Let's look at the format of the analyzer results bounding boxes returned by the DICOM verification engine. This the general format expected of custom bounding boxes passed into add_custom_bbox()
.
type(dicom_analyzer_bboxes)
list
type(dicom_analyzer_bboxes[0])
dict
dicom_analyzer_bboxes[0]
{'entity_type': 'PERSON', 'score': 0.85, 'left': 3, 'top': 3, 'width': 241, 'height': 37, 'is_PII': True}
For our custom bounding boxes, the "entity_type" and "is_PII" fields are optional and "score" is not used.
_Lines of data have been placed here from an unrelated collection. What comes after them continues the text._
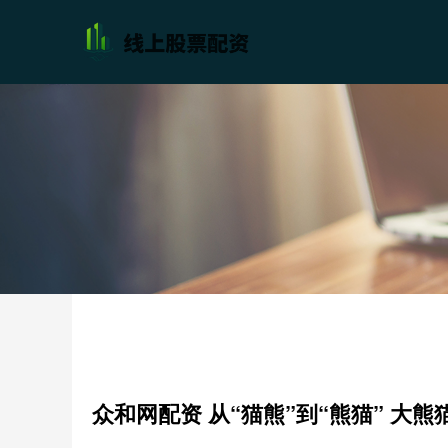
众和网配资 从“猫熊”到“熊猫” 大熊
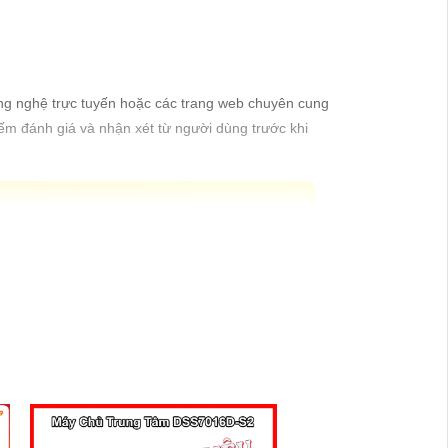
ông nghệ trực tuyến hoặc các trang web chuyên cung
ếm đánh giá và nhận xét từ người dùng trước khi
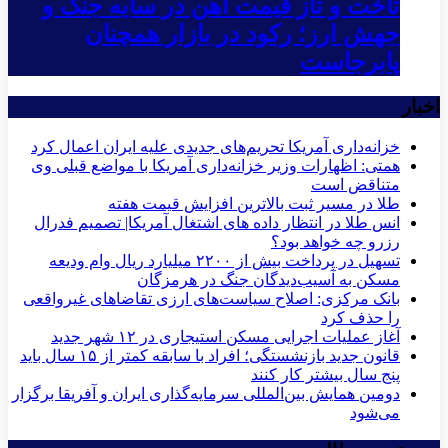
تاخت و تاز قیمت آهن در سایه جنگ و
جهش ارز؛ رکود در بازار همچنان
پابرجاست
اخبار
خزانه‌داری آمریکا تحریم‌های جدیدی علیه ایران اعمال کرد
همتی: اظهارات وزیر خزانه‌داری آمریکا با مواضع قبلی وی
متناقض است
طلا در مسیر ثبت بالاترین افزایش قیمت هفته
انس طلا در انتظار داده های اشتغال آمریکا| تصمیم فدرال
رزرو چه خواهد بود؟
تسهیل در پرداخت بیش از ۲۲۰۰ میلیارد ریال وام ودیعه
مسکن به آسیب‌دیدگان جنگ در هرمزگان
بانک مرکزی: اصلاح سیاست‌های ارزی تقاضاهای غیرواقعی
را حذف کرد
آغاز عملیات اجرایی مسکن استیجاری در ۱۲ شهر جدید
قانون جدید بازنشستگی؛ افراد با سابقه کمتر از ۱۵ سال باید
پنج سال بیشتر کار کنند
دومین همایش بین‌المللی سرمایه‌گذاری ایران و آفریقا برگزار
می‌شود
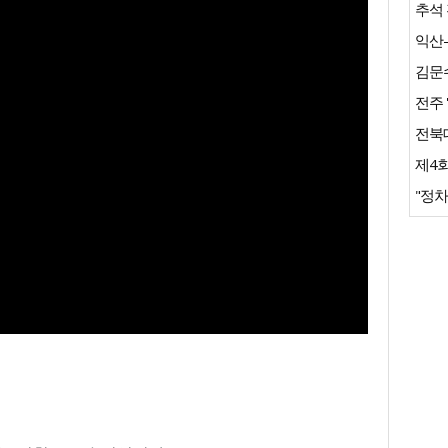
추석 
전주 
제4회
"정차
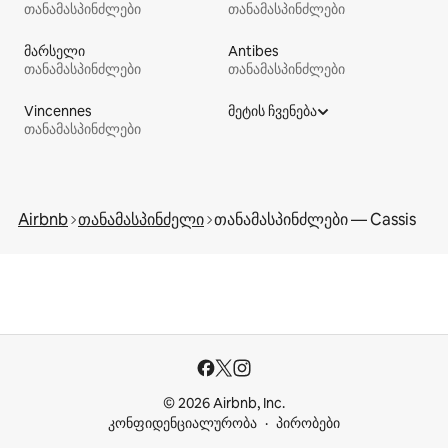
თანამასპინძლები
თანამასპინძლები
მარსელი
Antibes
თანამასპინძლები
თანამასპინძლები
Vincennes
მეტის ჩვენება
თანამასპინძლები
Airbnb
თანამასპინძელი
თანამასპინძლები — Cassis
© 2026 Airbnb, Inc.
კონფიდენციალურობა
პირობები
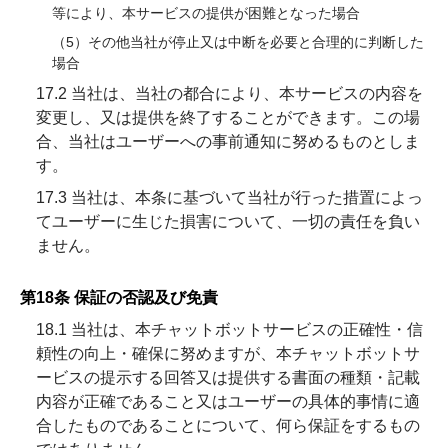
等により、本サービスの提供が困難となった場合
（5）その他当社が停止又は中断を必要と合理的に判断した
場合
17.2 当社は、当社の都合により、本サービスの内容を
変更し、又は提供を終了することができます。この場
合、当社はユーザーへの事前通知に努めるものとしま
す。
17.3 当社は、本条に基づいて当社が行った措置によっ
てユーザーに生じた損害について、一切の責任を負い
ません。
第18条 保証の否認及び免責
18.1 当社は、本チャットボットサービスの正確性・信
頼性の向上・確保に努めますが、本チャットボットサ
ービスの提示する回答又は提供する書面の種類・記載
内容が正確であること又はユーザーの具体的事情に適
合したものであることについて、何ら保証をするもの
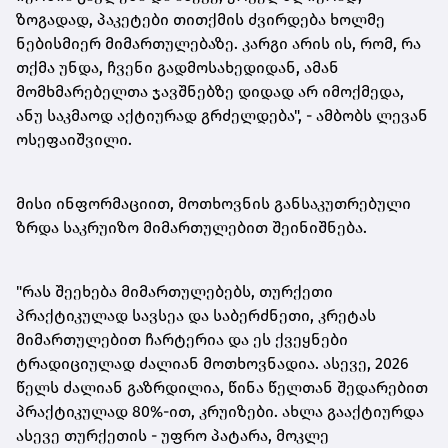
ზოგადად, პაკეტები თითქმის ძვირდება ხოლმე
ნებისმიერ მიმართულებაზე. კარგი არის ის, რომ, რა
თქმა უნდა, ჩვენი გადმოსახედიდან, ამან
მომხმარებელთა ჯავშნებზე დიდად არ იმოქმედა,
ანუ საკმაოდ აქტიურად გრძელდება", - ამბობს ლევან
ოსეფაიშვილი.
მისი ინფორმაციით, მოთხოვნის განსაკუთრებული
ზრდა საკრუიზო მიმართულებით შეინიშნება.
"რას შეეხება მიმართულებებს, თურქეთი
პრაქტიკულად სავსეა და საბერძნეთი, კრეტას
მიმართულებით ჩარტერია და ეს ქვეყნები
ტრადიციულად ძალიან მოთხოვნადია. ასევე, 2026
წელს ძალიან გაზრდილია, წინა წელთან შედარებით
პრაქტიკულად 80%-ით, კრუიზები. ახლა გააქტიურდა
ასევე თურქეთის - უფრო პატარა, მოკლე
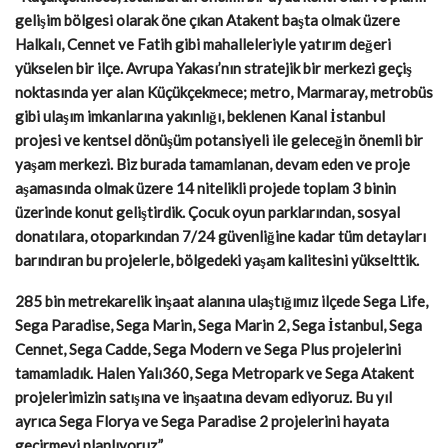
gelişim bölgesi olarak öne çıkan Atakent başta olmak üzere
Halkalı, Cennet ve Fatih gibi mahalleleriyle yatırım değeri
yükselen bir ilçe. Avrupa Yakası’nın stratejik bir merkezi geçiş
noktasında yer alan Küçükçekmece; metro, Marmaray, metrobüs
gibi ulaşım imkanlarına yakınlığı, beklenen Kanal İstanbul
projesi ve kentsel dönüşüm potansiyeli ile geleceğin önemli bir
yaşam merkezi. Biz burada tamamlanan, devam eden ve proje
aşamasında olmak üzere 14 nitelikli projede toplam 3 binin
üzerinde konut geliştirdik. Çocuk oyun parklarından, sosyal
donatılara, otoparkından 7/24 güvenliğine kadar tüm detayları
barındıran bu projelerle, bölgedeki yaşam kalitesini yükselttik.
285 bin metrekarelik inşaat alanına ulaştığımız ilçede Sega Life,
Sega Paradise, Sega Marin, Sega Marin 2, Sega İstanbul, Sega
Cennet, Sega Cadde, Sega Modern ve Sega Plus projelerini
tamamladık. Halen Yalı360, Sega Metropark ve Sega Atakent
projelerimizin satışına ve inşaatına devam ediyoruz. Bu yıl
ayrıca Sega Florya ve Sega Paradise 2 projelerini hayata
geçirmeyi planlıyoruz.”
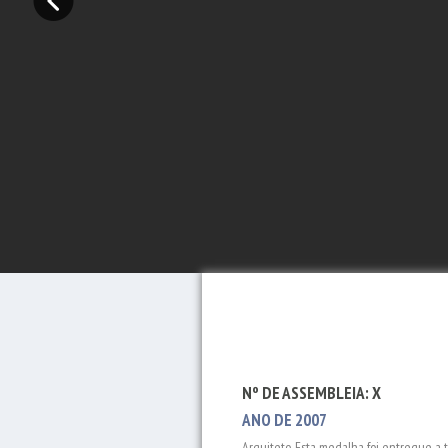
Nº DE ASSEMBLEIA: X
ANO DE 2007
Arquiteto. Esta medalha foi entregue a t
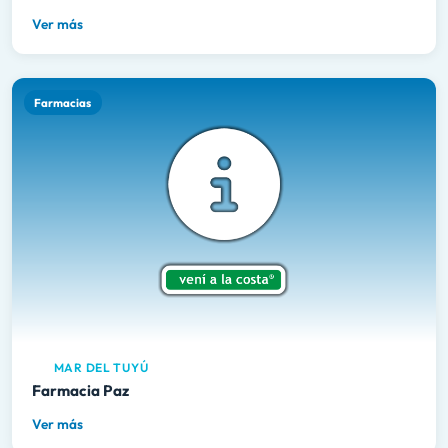
Ver más
Farmacias
MAR DEL TUYÚ
Farmacia Paz
Ver más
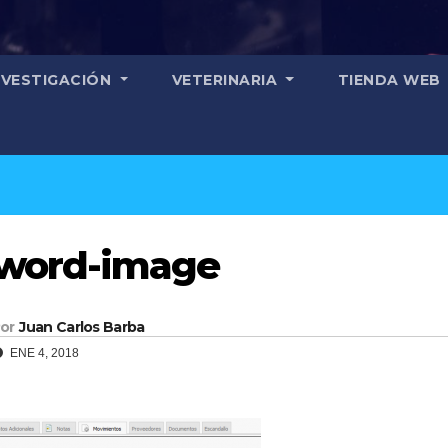
NVESTIGACIÓN
VETERINARIA
TIENDA WEB
word-image
or
Juan Carlos Barba
ENE 4, 2018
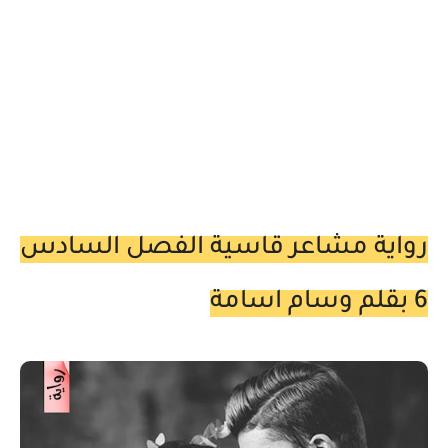
رواية مشاعر قاسية الفصل السادس
6 بقلم وسام اسامة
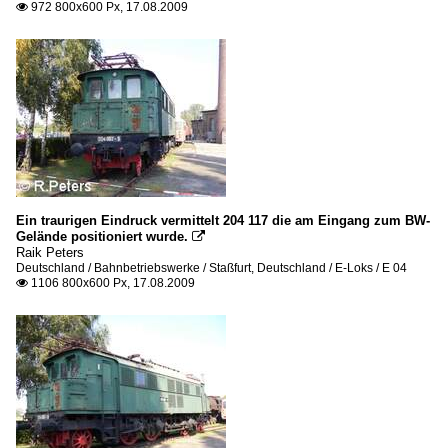
972 800x600 Px, 17.08.2009

Ein traurigen Eindruck vermittelt 204 117 die am Eingang zum BW-
Gelände positioniert wurde.

Raik Peters
Deutschland / Bahnbetriebswerke / Staßfurt
,
Deutschland / E-Loks / E 04
1106 800x600 Px, 17.08.2009

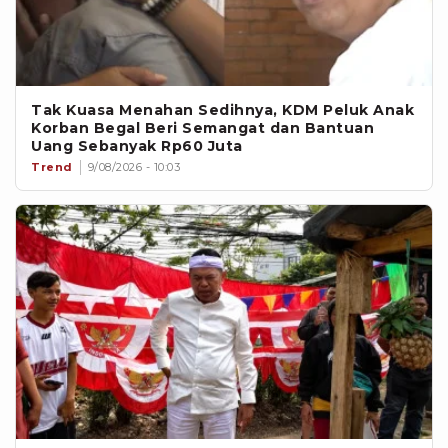
Tak Kuasa Menahan Sedihnya, KDM Peluk Anak
Korban Begal Beri Semangat dan Bantuan
Uang Sebanyak Rp60 Juta
Trend
9/08/2026 - 10:03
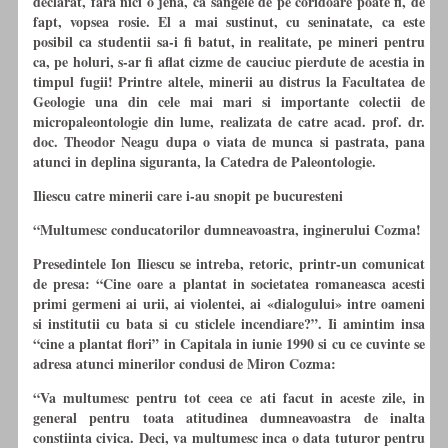
declarat, fara nici o jena, ca sangele de pe coridoare poate fi, de
fapt, vopsea rosie. El a mai sustinut, cu seninatate, ca este
posibil ca studentii sa-i fi batut, in realitate, pe mineri pentru
ca, pe holuri, s-ar fi aflat cizme de cauciuc pierdute de acestia in
timpul fugii! Printre altele, minerii au distrus la Facultatea de
Geologie una din cele mai mari si importante colectii de
micropaleontologie din lume, realizata de catre acad. prof. dr.
doc. Theodor Neagu dupa o viata de munca si pastrata, pana
atunci in deplina siguranta, la Catedra de Paleontologie.
Iliescu catre minerii care i-au snopit pe bucuresteni
“Multumesc conducatorilor dumneavoastra, inginerului Cozma!
Presedintele Ion Iliescu se intreba, retoric, printr-un comunicat
de presa: “Cine oare a plantat in societatea romaneasca acesti
primi germeni ai urii, ai violentei, ai «dialogului» intre oameni
si institutii cu bata si cu sticlele incendiare?”. Ii amintim insa
“cine a plantat flori” in Capitala in iunie 1990 si cu ce cuvinte se
adresa atunci minerilor condusi de Miron Cozma:
“Va multumesc pentru tot ceea ce ati facut in aceste zile, in
general pentru toata atitudinea dumneavoastra de inalta
constiinta civica. Deci, va multumesc inca o data tuturor pentru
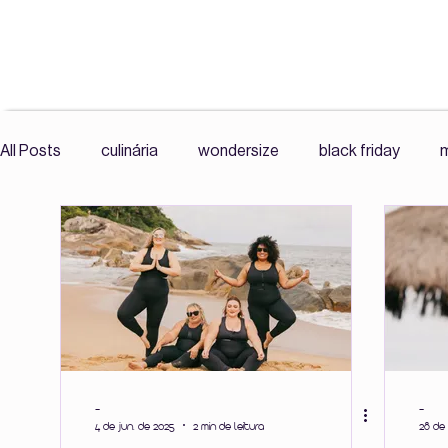
All Posts
culinária
wondersize
black friday
m
exercícios
mercado livre wonder size
roupas plu
resenha
comunidade
histórias reais
leitura
Cultura Fitness, Corpo e Autonomia,
Cultura Fitness
-
-
4 de jun. de 2025
2 min de leitura
28 de 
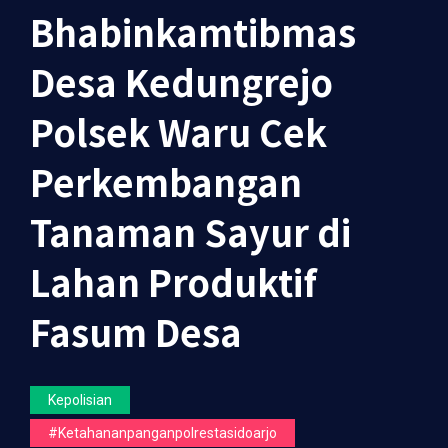
Bhabinkamtibmas
Desa Kedungrejo
Polsek Waru Cek
Perkembangan
Tanaman Sayur di
Lahan Produktif
Fasum Desa
Kepolisian
#ketahananpanganpolrestasidoarjo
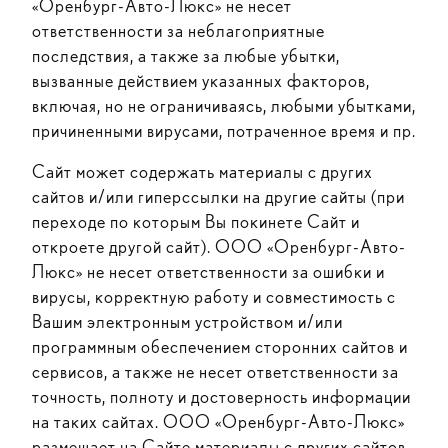
«Оренбург-Авто-Люкс» не несет
ответственности за неблагоприятные
последствия, а также за любые убытки,
вызванные действием указанных факторов,
включая, но не ограничиваясь, любыми убытками,
причиненными вирусами, потраченное время и пр.
Сайт может содержать материалы с других
сайтов и/или гиперссылки на другие сайты (при
переходе по которым Вы покинете Сайт и
откроете другой сайт). ООО «Оренбург-Авто-
Люкс» не несет ответственности за ошибки и
вирусы, корректную работу и совместимость с
Вашим электронным устройством и/или
программным обеспечением сторонних сайтов и
сервисов, а также не несет ответственности за
точность, полноту и достоверность информации
на таких сайтах. ООО «Оренбург-Авто-Люкс»
размещает на Сайте материалы с других сайтов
However, the "is_PII" field is helpful in visually identifying which bounding boxes from your given bounding box list are considered PII.
# Example provided bounding box list
given_bboxes = [
{
'entity_type': 'PERSON',
'left': 3,
'top': 3,
'width': 241,
'height': 37,
'is_PII': True
},
{
'entity_type': 'PERSON',
'left': 179,
'top': 150,
'width': 300,
'height': 74,
'is_PII': False
}
]
Let's plot the given bounding boxes.
# Let's plot with the given bounding boxes
test_image = image_analyzer_engine.add_custom_bboxes(image, given_bboxes, show_text_annotation=True)
While the placement of our example bounding boxes here is not ideal, this shows how you can easily visualize if a provided set of bounding boxes match your expectations.